═══ RECORDS FOR THE EXERCISE
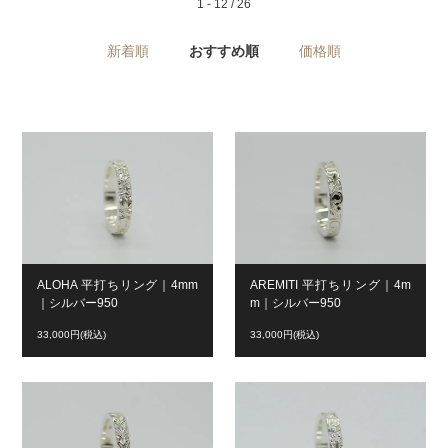
1 - 12 / 26
新着順
おすすめ順
価格順
ALOHA 平打ちリング｜4mm
AREMITI 平打ちリング｜4m
｜シルバー950
m｜シルバー950
33,000円(税込)
33,000円(税込)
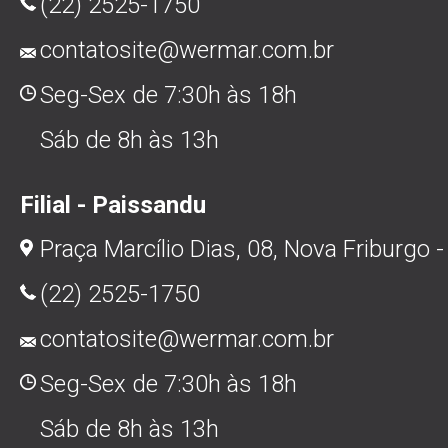
(22) 2525-1750
contatosite@wermar.com.br
Seg-Sex de 7:30h às 18h
Sáb de 8h às 13h
Filial - Paissandu
Praça Marcílio Dias, 08, Nova Friburgo -
(22) 2525-1750
contatosite@wermar.com.br
Seg-Sex de 7:30h às 18h
Sáb de 8h às 13h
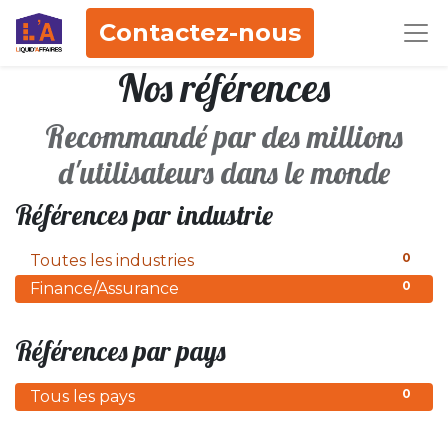
Contactez-nous
Nos références
Recommandé par des millions
d'utilisateurs dans le monde
Références par industrie
0
Toutes les industries
0
Finance/Assurance
Références par pays
0
Tous les pays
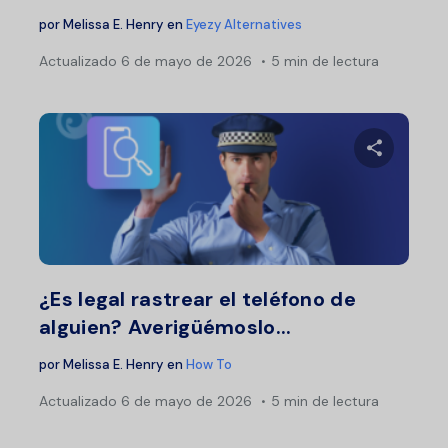
por
Melissa E. Henry
en
Eyezy Alternatives
Actualizado
6 de mayo de 2026
5 min de lectura
Comparte 
Twitter
F
¿Es legal rastrear el teléfono de
alguien? Averigüémoslo...
por
Melissa E. Henry
en
How To
Actualizado
6 de mayo de 2026
5 min de lectura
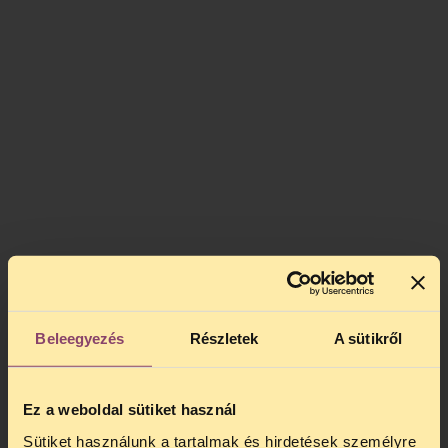
Beleegyezés
Részletek
A sütikről
Ez a weboldal sütiket használ
Sütiket használunk a tartalmak és hirdetések személyre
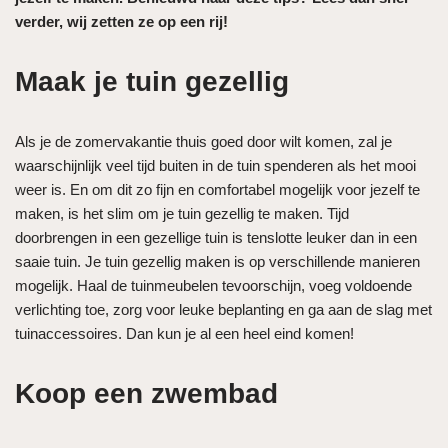
verder, wij zetten ze op een rij!
Maak je tuin gezellig
Als je de zomervakantie thuis goed door wilt komen, zal je
waarschijnlijk veel tijd buiten in de tuin spenderen als het mooi
weer is. En om dit zo fijn en comfortabel mogelijk voor jezelf te
maken, is het slim om je tuin gezellig te maken. Tijd
doorbrengen in een gezellige tuin is tenslotte leuker dan in een
saaie tuin. Je tuin gezellig maken is op verschillende manieren
mogelijk. Haal de tuinmeubelen tevoorschijn, voeg voldoende
verlichting toe, zorg voor leuke beplanting en ga aan de slag met
tuinaccessoires. Dan kun je al een heel eind komen!
Koop een zwembad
══════
### WORK ITEM
Would you copy every line of the entries that includes the word "mogelijk"?

### ANSWER SPACE
weer is. En om dit zo fijn en comfortabel mogelijk voor jezelf te
mogelijk. Haal de tuinmeubelen tevoorschijn, voeg voldoende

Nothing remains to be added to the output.